▶ [PROBLEM DESCRIPTION] Repeat the listing below word for word, minus the pictures.

▶ [DATA RECORDS]
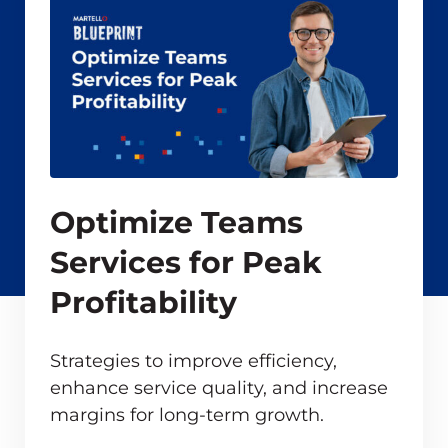
Optimize Teams
Services for Peak
Profitability
Strategies to improve efficiency,
enhance service quality, and increase
margins for long-term growth.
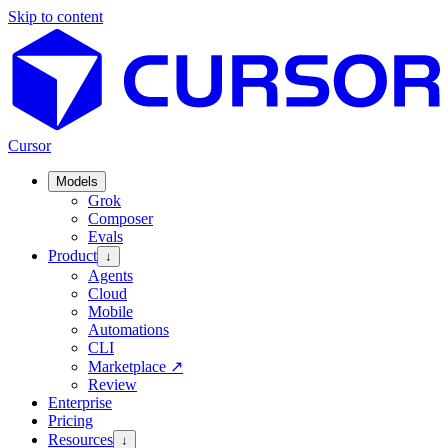
Skip to content
Cursor
Models
Grok
Composer
Evals
Product
↓
Agents
Cloud
Mobile
Automations
CLI
Marketplace
↗
Review
Enterprise
Pricing
Resources
↓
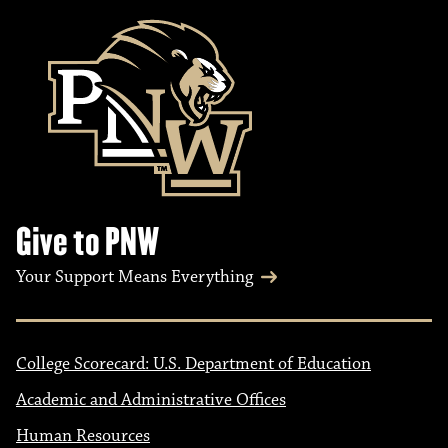
Give to PNW
Your Support Means Everything
College Scorecard: U.S. Department of Education
Academic and Administrative Offices
Human Resources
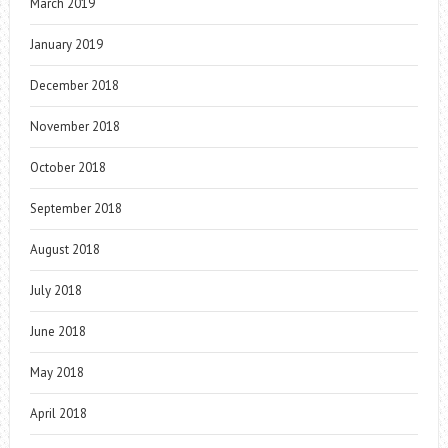
March 2019
January 2019
December 2018
November 2018
October 2018
September 2018
August 2018
July 2018
June 2018
May 2018
April 2018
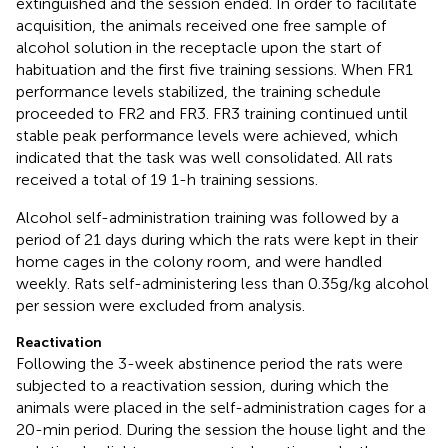
extinguished and the session ended. In order to facilitate
acquisition, the animals received one free sample of
alcohol solution in the receptacle upon the start of
habituation and the first five training sessions. When FR1
performance levels stabilized, the training schedule
proceeded to FR2 and FR3. FR3 training continued until
stable peak performance levels were achieved, which
indicated that the task was well consolidated. All rats
received a total of 19 1-h training sessions.
Alcohol self-administration training was followed by a
period of 21 days during which the rats were kept in their
home cages in the colony room, and were handled
weekly. Rats self-administering less than 0.35 g/kg alcohol
per session were excluded from analysis.
Reactivation
Following the 3-week abstinence period the rats were
subjected to a reactivation session, during which the
animals were placed in the self-administration cages for a
20-min period. During the session the house light and the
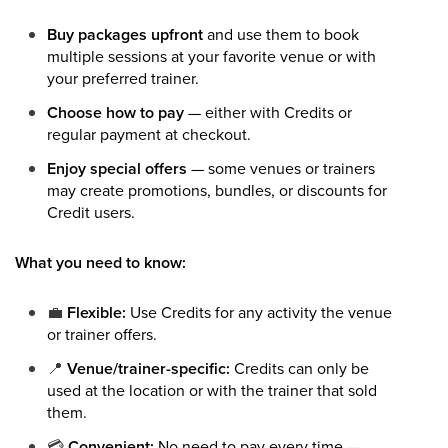
Buy packages upfront
and use them to book
multiple sessions at your favorite venue or with
your preferred trainer.
Choose how to pay
— either with Credits or
regular payment at checkout.
Enjoy special offers
— some venues or trainers
may create promotions, bundles, or discounts for
Credit users.
What you need to know:
💼
Flexible:
Use Credits for any activity the venue
or trainer offers.
📍
Venue/trainer-specific:
Credits can only be
used at the location or with the trainer that sold
them.
💳
Convenient:
No need to pay every time —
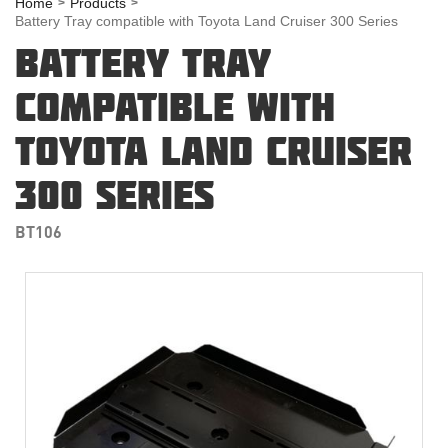
Home
Products
Battery Tray compatible with Toyota Land Cruiser 300 Series
BATTERY TRAY
COMPATIBLE WITH
TOYOTA LAND CRUISER
300 SERIES
BT106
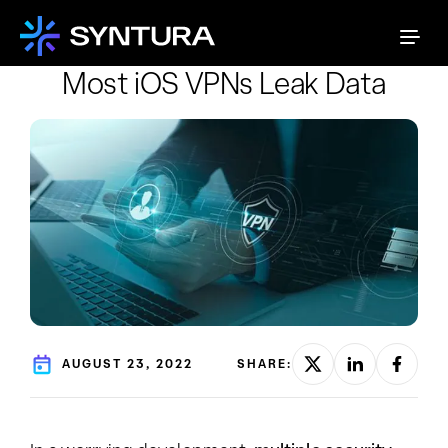
Most iOS VPNs Leak Data
AUGUST 23, 2022
SHARE:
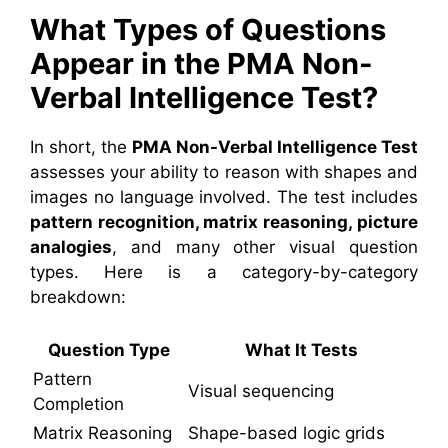
What Types of Questions
Appear in the PMA Non-
Verbal Intelligence Test?
In short, the
PMA Non-Verbal Intelligence Test
assesses your ability to reason with shapes and
images no language involved. The test includes
pattern recognition, matrix reasoning, picture
analogies
, and many other visual question
types. Here is a category-by-category
breakdown:
Question Type
What It Tests
Pattern
Visual sequencing
Completion
Matrix Reasoning
Shape-based logic grids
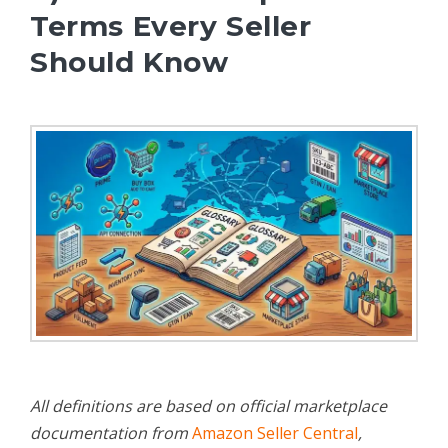
Terms Every Seller
Should Know
All definitions are based on official marketplace
documentation from
Amazon Seller Central
,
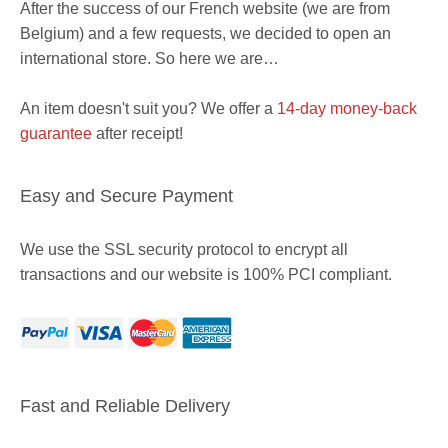
After the success of our French website (we are from
Belgium) and a few requests, we decided to open an
international store. So here we are…
An item doesn't suit you? We offer a
14-day money-back
guarantee
after receipt!
Easy and Secure Payment
We use the SSL security protocol to encrypt all
transactions and our website is 100% PCI compliant.
Fast and Reliable Delivery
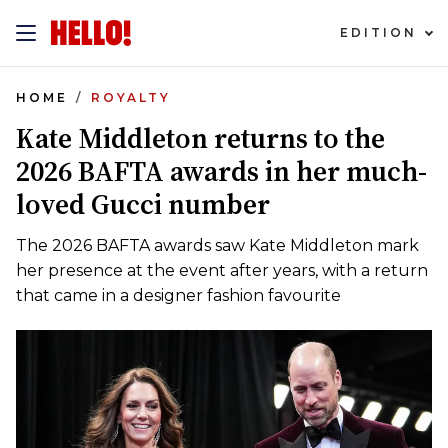
EDITION
HOME
ROYALTY
Kate Middleton returns to the
2026 BAFTA awards in her much-
loved Gucci number
The 2026 BAFTA awards saw Kate Middleton mark
her presence at the event after years, with a return
that came in a designer fashion favourite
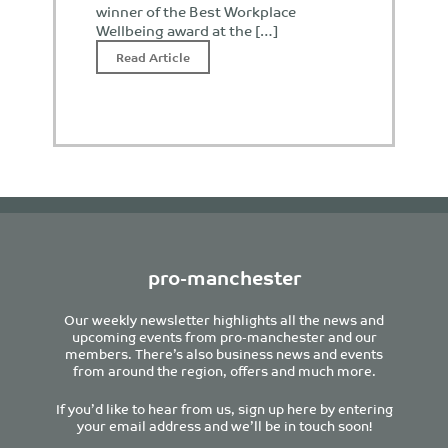
winner of the Best Workplace
Wellbeing award at the […]
Read Article
pro-manchester
Our weekly newsletter highlights all the news and
upcoming events from pro-manchester and our
members. There’s also business news and events
from around the region, offers and much more.
If you’d like to hear from us, sign up here by entering
your email address and we’ll be in touch soon!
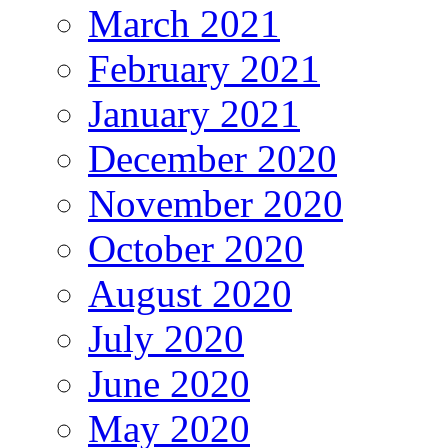
March 2021
February 2021
January 2021
December 2020
November 2020
October 2020
August 2020
July 2020
June 2020
May 2020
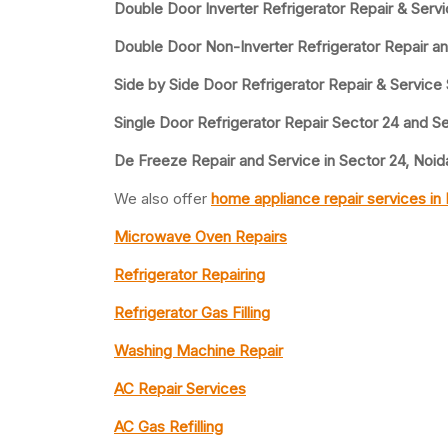
Double Door Inverter Refrigerator Repair & Serv
Double Door Non-Inverter Refrigerator Repair a
Side by Side Door Refrigerator Repair & Service
Single Door Refrigerator Repair Sector 24 and S
De Freeze Repair and Service in Sector 24, Noid
We also offer
home appliance repair services in
Microwave Oven Repairs
Refrigerator Repairing
Refrigerator Gas Filling
Washing Machine Repair
AC Repair Services
AC Gas Refilling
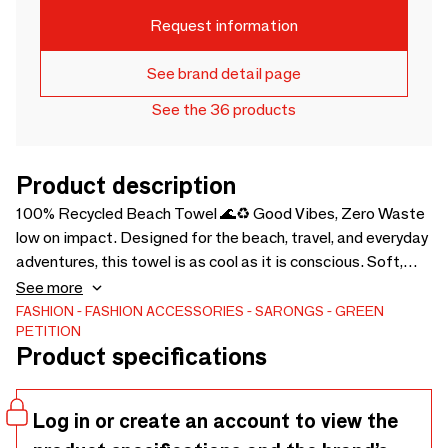
Request information
See brand detail page
See the 36 products
Product description
100% Recycled Beach Towel 🌊♻️ Good Vibes, Zero Waste
low on impact. Designed for the beach, travel, and everyday
adventures, this towel is as cool as it is conscious. Soft,
Lightweight & Absorbent dries fast and never weighs you
See more
down. 🌱 Zero Dye, Zero Chemicals because your skin (and
FASHION
FASHION ACCESSORIES
SARONGS
GREEN
PETITION
the planet) deserve better. 🎒 Pack Light, Go Anywhere.
Product specifications
Folds down small & comes with a soft carry bag. 🌍 Eco-
Friendly, Ethical, & Effortlessly Cool, a must-have for ocean
lovers 🎁 Trendy & Gift-Worthy, The perfect sustainable
Log in or create an account to view the
swap for your beach crew. Less waste, more adventure 🌞💦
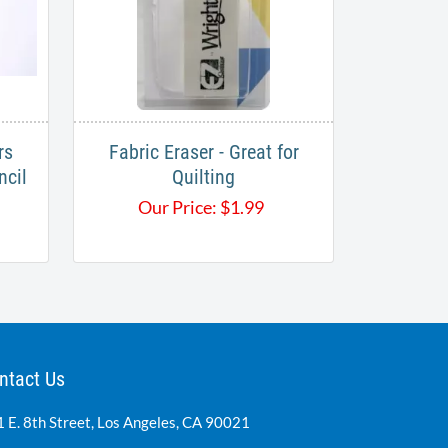
rs
Fabric Eraser - Great for
ncil
Quilting
Our Price:
$
1.99
ntact Us
 E. 8th Street, Los Angeles, CA 90021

▶ [COMPLETED TASK]
Optimize Teams
Services for Peak
Profitability
Strategies to improve efficiency,
enhance service quality, and increase
margins for long-term growth.
Skip to content
Cursor
Models
Grok
Composer
Evals
Product
↓
Agents
Cloud
Mobile
Automations
CLI
Marketplace
↗
Review
Enterprise
Pricing
Resources
↓
Give to PNW
Your Support Means Everything
College Scorecard: U.S. Department of Education
Academic and Administrative Offices
Human Resources
March 2019
January 2019
December 2018
November 2018
October 2018
September 2018
August 2018
July 2018
June 2018
May 2018
April 2018
extinguished and the session ended. In order to facilitate
acquisition, the animals received one free sample of
alcohol solution in the receptacle upon the start of
habituation and the first five training sessions. When FR1
performance levels stabilized, the training schedule
proceeded to FR2 and FR3. FR3 training continued until
stable peak performance levels were achieved, which
indicated that the task was well consolidated. All rats
received a total of 19 1-h training sessions.
Alcohol self-administration training was followed by a
period of 21 days during which the rats were kept in their
home cages in the colony room, and were handled
weekly. Rats self-administering less than 0.35 g/kg alcohol
per session were excluded from analysis.
Reactivation
Following the 3-week abstinence period the rats were
subjected to a reactivation session, during which the
animals were placed in the self-administration cages for a
20-min period. During the session the house light and the
Buy packages upfront
and use them to book
multiple sessions at your favorite venue or with
your preferred trainer.
Choose how to pay
— either with Credits or
regular payment at checkout.
Enjoy special offers
— some venues or trainers
may create promotions, bundles, or discounts for
Credit users.
What you need to know:
💼
Flexible:
Use Credits for any activity the venue
or trainer offers.
📍
Venue/trainer-specific:
Credits can only be
used at the location or with the trainer that sold
them.
💳
Convenient:
No need to pay every time —
Home
Products
Battery Tray compatible with Toyota Land Cruiser 300 Series
BATTERY TRAY
COMPATIBLE WITH
TOYOTA LAND CRUISER
300 SERIES
BT106
Most iOS VPNs Leak Data
AUGUST 23, 2022
SHARE:
What Types of Questions
Appear in the PMA Non-
Verbal Intelligence Test?
In short, the
PMA Non-Verbal Intelligence Test
assesses your ability to reason with shapes and
images no language involved. The test includes
pattern recognition, matrix reasoning, picture
analogies
, and many other visual question
types. Here is a category-by-category
breakdown:
Question Type
What It Tests
Pattern
Visual sequencing
Completion
Matrix Reasoning
Shape-based logic grids
Terms Every Seller
Should Know
All definitions are based on official marketplace
documentation from
Amazon Seller Central
,
After the success of our French website (we are from
Belgium) and a few requests, we decided to open an
international store. So here we are…
An item doesn't suit you? We offer a
14-day money-back
guarantee
after receipt!
Easy and Secure Payment
We use the SSL security protocol to encrypt all
transactions and our website is 100% PCI compliant.
Fast and Reliable Delivery
EDITION
HOME
ROYALTY
Kate Middleton returns to the
2026 BAFTA awards in her much-
loved Gucci number
The 2026 BAFTA awards saw Kate Middleton mark
her presence at the event after years, with a return
that came in a designer fashion favourite
winner of the Best Workplace
Wellbeing award at the […]
Read Article
pro-manchester
Our weekly newsletter highlights all the news and
upcoming events from pro-manchester and our
members. There’s also business news and events
from around the region, offers and much more.
If you’d like to hear from us, sign up here by entering
your email address and we’ll be in touch soon!
March 2021
February 2021
January 2021
December 2020
November 2020
October 2020
August 2020
July 2020
June 2020
May 2020
Double Door Inverter Refrigerator Repair & Serv
Double Door Non-Inverter Refrigerator Repair a
Side by Side Door Refrigerator Repair & Service
Single Door Refrigerator Repair Sector 24 and S
De Freeze Repair and Service in Sector 24, Noid
We also offer
home appliance repair services in
Microwave Oven Repairs
Refrigerator Repairing
Refrigerator Gas Filling
Washing Machine Repair
AC Repair Services
AC Gas Refilling
Request information
See brand detail page
See the 36 products
Product description
100% Recycled Beach Towel 🌊♻️ Good Vibes, Zero Waste
low on impact. Designed for the beach, travel, and everyday
adventures, this towel is as cool as it is conscious. Soft,
Lightweight & Absorbent dries fast and never weighs you
See more
down. 🌱 Zero Dye, Zero Chemicals because your skin (and
FASHION
FASHION ACCESSORIES
SARONGS
GREEN
PETITION
the planet) deserve better. 🎒 Pack Light, Go Anywhere.
Product specifications
Folds down small & comes with a soft carry bag. 🌍 Eco-
Friendly, Ethical, & Effortlessly Cool, a must-have for ocean
lovers 🎁 Trendy & Gift-Worthy, The perfect sustainable
Log in or create an account to view the
swap for your beach crew. Less waste, more adventure 🌞💦
rs
Fabric Eraser - Great for
ncil
Quilting
Our Price:
$
1.99
ntact Us
 E. 8th Street, Los Angeles, CA 90021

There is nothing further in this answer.